*WORK INSTRUCTION:*
Omit each picture as you copy the entries exactly.
DATASET ENTRIES START
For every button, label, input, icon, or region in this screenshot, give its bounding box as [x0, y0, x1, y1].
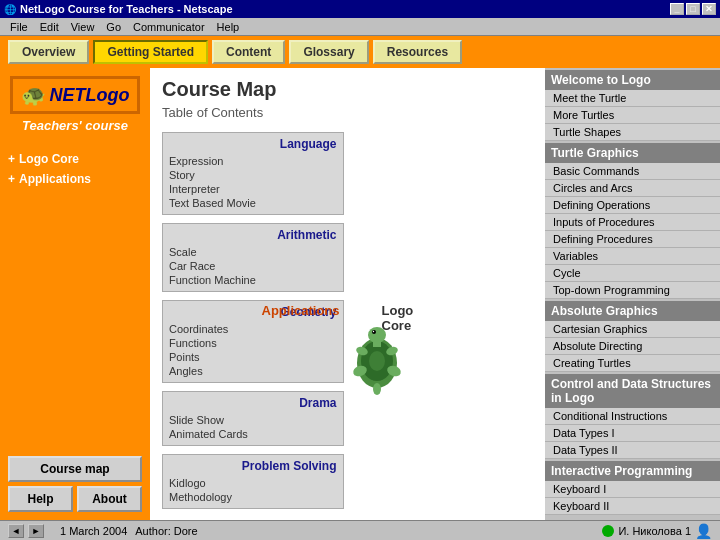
- nav-resources[interactable]: Resources: [373, 40, 462, 64]
- menu-bar: File Edit View Go Communicator Help: [0, 18, 720, 36]
- toc-item-angles[interactable]: Angles: [169, 364, 337, 378]
- status-user: И. Николова 1: [618, 525, 691, 537]
- right-item-data-types-1[interactable]: Data Types I: [545, 425, 720, 442]
- toc-item-expression[interactable]: Expression: [169, 154, 337, 168]
- right-item-inputs-procedures[interactable]: Inputs of Procedures: [545, 214, 720, 231]
- right-item-circles-arcs[interactable]: Circles and Arcs: [545, 180, 720, 197]
- toc-item-car-race[interactable]: Car Race: [169, 259, 337, 273]
- right-header-absolute-graphics: Absolute Graphics: [545, 301, 720, 321]
- status-date: 1 March 2004: [60, 525, 127, 537]
- toc-item-story[interactable]: Story: [169, 168, 337, 182]
- section-title-language: Language: [169, 137, 337, 151]
- svg-point-4: [372, 330, 376, 334]
- sidebar-logo-area: 🐢 NETLogo Teachers' course: [0, 68, 150, 141]
- svg-point-3: [368, 327, 386, 343]
- teachers-label: Teachers' course: [22, 118, 128, 133]
- help-button[interactable]: Help: [8, 486, 73, 512]
- toc-item-functions[interactable]: Functions: [169, 336, 337, 350]
- status-icons: ◄ ►: [8, 524, 44, 538]
- nav-glossary[interactable]: Glossary: [289, 40, 368, 64]
- right-item-absolute-directing[interactable]: Absolute Directing: [545, 338, 720, 355]
- toc-grid: Language Expression Story Interpreter Te…: [162, 132, 533, 509]
- right-item-keyboard-1[interactable]: Keyboard I: [545, 481, 720, 498]
- menu-help[interactable]: Help: [211, 21, 246, 33]
- window-title: NetLogo Course for Teachers - Netscape: [20, 3, 233, 15]
- main-container: 🐢 NETLogo Teachers' course + Logo Core +…: [0, 68, 720, 520]
- right-item-conditional[interactable]: Conditional Instructions: [545, 408, 720, 425]
- menu-view[interactable]: View: [65, 21, 101, 33]
- logo-box: 🐢 NETLogo: [10, 76, 141, 114]
- right-panel: Welcome to Logo Meet the Turtle More Tur…: [545, 68, 720, 520]
- toc-section-problem-solving: Problem Solving Kidlogo Methodology: [162, 454, 344, 509]
- title-bar: 🌐 NetLogo Course for Teachers - Netscape…: [0, 0, 720, 18]
- window-controls: _ □ ✕: [670, 3, 716, 15]
- right-item-defining-procedures[interactable]: Defining Procedures: [545, 231, 720, 248]
- status-right: И. Николова 1 👤: [602, 523, 712, 539]
- right-spacer-1: [352, 132, 534, 215]
- toc-item-animated-cards[interactable]: Animated Cards: [169, 427, 337, 441]
- menu-go[interactable]: Go: [100, 21, 127, 33]
- toc-item-text-based-movie[interactable]: Text Based Movie: [169, 196, 337, 210]
- toc-section-language: Language Expression Story Interpreter Te…: [162, 132, 344, 215]
- nav-overview[interactable]: Overview: [8, 40, 89, 64]
- nav-toolbar: Overview Getting Started Content Glossar…: [0, 36, 720, 68]
- page-subtitle: Table of Contents: [162, 105, 533, 120]
- toc-section-drama: Drama Slide Show Animated Cards: [162, 391, 344, 446]
- right-item-more-turtles[interactable]: More Turtles: [545, 107, 720, 124]
- toc-section-arithmetic: Arithmetic Scale Car Race Function Machi…: [162, 223, 344, 292]
- course-map-button[interactable]: Course map: [8, 456, 142, 482]
- about-button[interactable]: About: [77, 486, 142, 512]
- right-item-variables[interactable]: Variables: [545, 248, 720, 265]
- toc-item-scale[interactable]: Scale: [169, 245, 337, 259]
- section-title-arithmetic: Arithmetic: [169, 228, 337, 242]
- applications-float-label: Applications: [262, 303, 340, 318]
- section-title-problem-solving: Problem Solving: [169, 459, 337, 473]
- toc-wrapper: Language Expression Story Interpreter Te…: [162, 132, 533, 509]
- sidebar-item-logo-core[interactable]: + Logo Core: [8, 149, 142, 169]
- turtle-illustration: [342, 313, 412, 403]
- right-item-cartesian[interactable]: Cartesian Graphics: [545, 321, 720, 338]
- forward-icon[interactable]: ►: [28, 524, 44, 538]
- right-item-meet-turtle[interactable]: Meet the Turtle: [545, 90, 720, 107]
- minimize-button[interactable]: _: [670, 3, 684, 15]
- maximize-button[interactable]: □: [686, 3, 700, 15]
- back-icon[interactable]: ◄: [8, 524, 24, 538]
- svg-point-10: [373, 383, 381, 395]
- toc-item-interpreter[interactable]: Interpreter: [169, 182, 337, 196]
- menu-file[interactable]: File: [4, 21, 34, 33]
- menu-edit[interactable]: Edit: [34, 21, 65, 33]
- status-user-icon: 👤: [695, 523, 712, 539]
- right-item-keyboard-2[interactable]: Keyboard II: [545, 498, 720, 515]
- right-item-data-types-2[interactable]: Data Types II: [545, 442, 720, 459]
- nav-getting-started[interactable]: Getting Started: [93, 40, 208, 64]
- status-bar: ◄ ► 1 March 2004 Author: Dore И. Николов…: [0, 520, 720, 540]
- nav-content[interactable]: Content: [212, 40, 285, 64]
- toc-item-points[interactable]: Points: [169, 350, 337, 364]
- toc-item-coordinates[interactable]: Coordinates: [169, 322, 337, 336]
- sidebar: 🐢 NETLogo Teachers' course + Logo Core +…: [0, 68, 150, 520]
- right-item-defining-operations[interactable]: Defining Operations: [545, 197, 720, 214]
- app-icon: 🌐: [4, 4, 16, 15]
- right-item-basic-commands[interactable]: Basic Commands: [545, 163, 720, 180]
- toc-item-kidlogo[interactable]: Kidlogo: [169, 476, 337, 490]
- right-item-turtle-shapes[interactable]: Turtle Shapes: [545, 124, 720, 141]
- right-header-control-data: Control and Data Structures in Logo: [545, 374, 720, 408]
- svg-point-2: [369, 351, 385, 371]
- help-about-row: Help About: [8, 486, 142, 512]
- menu-communicator[interactable]: Communicator: [127, 21, 211, 33]
- right-header-interactive: Interactive Programming: [545, 461, 720, 481]
- right-item-creating-turtles[interactable]: Creating Turtles: [545, 355, 720, 372]
- right-item-cycle[interactable]: Cycle: [545, 265, 720, 282]
- toc-item-methodology[interactable]: Methodology: [169, 490, 337, 504]
- svg-rect-11: [373, 341, 381, 347]
- sidebar-bottom-buttons: Course map Help About: [0, 448, 150, 520]
- sidebar-item-applications[interactable]: + Applications: [8, 169, 142, 189]
- toc-item-slide-show[interactable]: Slide Show: [169, 413, 337, 427]
- toc-item-function-machine[interactable]: Function Machine: [169, 273, 337, 287]
- right-item-top-down[interactable]: Top-down Programming: [545, 282, 720, 299]
- plus-icon-applications: +: [8, 172, 15, 186]
- close-button[interactable]: ✕: [702, 3, 716, 15]
- status-indicator: [602, 525, 614, 537]
- sidebar-nav: + Logo Core + Applications: [0, 141, 150, 197]
- right-header-turtle-graphics: Turtle Graphics: [545, 143, 720, 163]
DATASET ENTRIES END
*SOLUTION FOR THIS TASK:*
For every button, label, input, icon, or region in this screenshot, give its bounding box as [x0, y0, x1, y1].
- nav-resources[interactable]: Resources: [373, 40, 462, 64]
- menu-bar: File Edit View Go Communicator Help: [0, 18, 720, 36]
- toc-item-angles[interactable]: Angles: [169, 364, 337, 378]
- status-user: И. Николова 1: [618, 525, 691, 537]
- right-item-data-types-1[interactable]: Data Types I: [545, 425, 720, 442]
- toc-item-expression[interactable]: Expression: [169, 154, 337, 168]
- right-item-inputs-procedures[interactable]: Inputs of Procedures: [545, 214, 720, 231]
- right-item-circles-arcs[interactable]: Circles and Arcs: [545, 180, 720, 197]
- toc-item-car-race[interactable]: Car Race: [169, 259, 337, 273]
- right-header-absolute-graphics: Absolute Graphics: [545, 301, 720, 321]
- status-date: 1 March 2004: [60, 525, 127, 537]
- toc-item-story[interactable]: Story: [169, 168, 337, 182]
- section-title-language: Language: [169, 137, 337, 151]
- svg-point-4: [372, 330, 376, 334]
- sidebar-logo-area: 🐢 NETLogo Teachers' course: [0, 68, 150, 141]
- svg-point-3: [368, 327, 386, 343]
- teachers-label: Teachers' course: [22, 118, 128, 133]
- help-button[interactable]: Help: [8, 486, 73, 512]
- toc-item-functions[interactable]: Functions: [169, 336, 337, 350]
- status-icons: ◄ ►: [8, 524, 44, 538]
- nav-glossary[interactable]: Glossary: [289, 40, 368, 64]
- right-item-absolute-directing[interactable]: Absolute Directing: [545, 338, 720, 355]
- toc-grid: Language Expression Story Interpreter Te…: [162, 132, 533, 509]
- right-item-keyboard-1[interactable]: Keyboard I: [545, 481, 720, 498]
- menu-help[interactable]: Help: [211, 21, 246, 33]
- window-title: NetLogo Course for Teachers - Netscape: [20, 3, 233, 15]
- main-container: 🐢 NETLogo Teachers' course + Logo Core +…: [0, 68, 720, 520]
- right-item-conditional[interactable]: Conditional Instructions: [545, 408, 720, 425]
- menu-view[interactable]: View: [65, 21, 101, 33]
- logo-box: 🐢 NETLogo: [10, 76, 141, 114]
- right-panel: Welcome to Logo Meet the Turtle More Tur…: [545, 68, 720, 520]
- toc-section-problem-solving: Problem Solving Kidlogo Methodology: [162, 454, 344, 509]
- title-bar: 🌐 NetLogo Course for Teachers - Netscape…: [0, 0, 720, 18]
- window-controls: _ □ ✕: [670, 3, 716, 15]
- right-item-defining-procedures[interactable]: Defining Procedures: [545, 231, 720, 248]
- status-right: И. Николова 1 👤: [602, 523, 712, 539]
- right-spacer-1: [352, 132, 534, 215]
- toc-item-animated-cards[interactable]: Animated Cards: [169, 427, 337, 441]
- menu-go[interactable]: Go: [100, 21, 127, 33]
- toc-item-text-based-movie[interactable]: Text Based Movie: [169, 196, 337, 210]
- toc-section-language: Language Expression Story Interpreter Te…: [162, 132, 344, 215]
- nav-overview[interactable]: Overview: [8, 40, 89, 64]
- nav-toolbar: Overview Getting Started Content Glossar…: [0, 36, 720, 68]
- page-subtitle: Table of Contents: [162, 105, 533, 120]
- toc-section-drama: Drama Slide Show Animated Cards: [162, 391, 344, 446]
- right-item-more-turtles[interactable]: More Turtles: [545, 107, 720, 124]
- toc-section-arithmetic: Arithmetic Scale Car Race Function Machi…: [162, 223, 344, 292]
- course-map-button[interactable]: Course map: [8, 456, 142, 482]
- about-button[interactable]: About: [77, 486, 142, 512]
- right-item-variables[interactable]: Variables: [545, 248, 720, 265]
- toc-item-scale[interactable]: Scale: [169, 245, 337, 259]
- section-title-arithmetic: Arithmetic: [169, 228, 337, 242]
- applications-float-label: Applications: [262, 303, 340, 318]
- section-title-problem-solving: Problem Solving: [169, 459, 337, 473]
- toc-wrapper: Language Expression Story Interpreter Te…: [162, 132, 533, 509]
- sidebar-item-logo-core[interactable]: + Logo Core: [8, 149, 142, 169]
- turtle-illustration: [342, 313, 412, 403]
- right-item-cartesian[interactable]: Cartesian Graphics: [545, 321, 720, 338]
- forward-icon[interactable]: ►: [28, 524, 44, 538]
- right-item-meet-turtle[interactable]: Meet the Turtle: [545, 90, 720, 107]
- minimize-button[interactable]: _: [670, 3, 684, 15]
- maximize-button[interactable]: □: [686, 3, 700, 15]
- back-icon[interactable]: ◄: [8, 524, 24, 538]
- svg-point-10: [373, 383, 381, 395]
- toc-item-interpreter[interactable]: Interpreter: [169, 182, 337, 196]
- menu-file[interactable]: File: [4, 21, 34, 33]
- menu-edit[interactable]: Edit: [34, 21, 65, 33]
- status-user-icon: 👤: [695, 523, 712, 539]
- right-item-keyboard-2[interactable]: Keyboard II: [545, 498, 720, 515]
- right-item-data-types-2[interactable]: Data Types II: [545, 442, 720, 459]
- nav-getting-started[interactable]: Getting Started: [93, 40, 208, 64]
- status-bar: ◄ ► 1 March 2004 Author: Dore И. Николов…: [0, 520, 720, 540]
- nav-content[interactable]: Content: [212, 40, 285, 64]
- toc-item-points[interactable]: Points: [169, 350, 337, 364]
- toc-item-coordinates[interactable]: Coordinates: [169, 322, 337, 336]
- sidebar: 🐢 NETLogo Teachers' course + Logo Core +…: [0, 68, 150, 520]
- right-item-defining-operations[interactable]: Defining Operations: [545, 197, 720, 214]
- app-icon: 🌐: [4, 4, 16, 15]
- right-item-basic-commands[interactable]: Basic Commands: [545, 163, 720, 180]
- toc-item-kidlogo[interactable]: Kidlogo: [169, 476, 337, 490]
- right-item-turtle-shapes[interactable]: Turtle Shapes: [545, 124, 720, 141]
- right-header-control-data: Control and Data Structures in Logo: [545, 374, 720, 408]
- svg-point-2: [369, 351, 385, 371]
- help-about-row: Help About: [8, 486, 142, 512]
- menu-communicator[interactable]: Communicator: [127, 21, 211, 33]
- right-header-interactive: Interactive Programming: [545, 461, 720, 481]
- right-item-creating-turtles[interactable]: Creating Turtles: [545, 355, 720, 372]
- right-item-cycle[interactable]: Cycle: [545, 265, 720, 282]
- toc-item-methodology[interactable]: Methodology: [169, 490, 337, 504]
- svg-rect-11: [373, 341, 381, 347]
- sidebar-bottom-buttons: Course map Help About: [0, 448, 150, 520]
- sidebar-item-applications[interactable]: + Applications: [8, 169, 142, 189]
- toc-item-slide-show[interactable]: Slide Show: [169, 413, 337, 427]
- toc-item-function-machine[interactable]: Function Machine: [169, 273, 337, 287]
- right-item-top-down[interactable]: Top-down Programming: [545, 282, 720, 299]
- plus-icon-applications: +: [8, 172, 15, 186]
- close-button[interactable]: ✕: [702, 3, 716, 15]
- status-indicator: [602, 525, 614, 537]
- sidebar-nav: + Logo Core + Applications: [0, 141, 150, 197]
- right-header-turtle-graphics: Turtle Graphics: [545, 143, 720, 163]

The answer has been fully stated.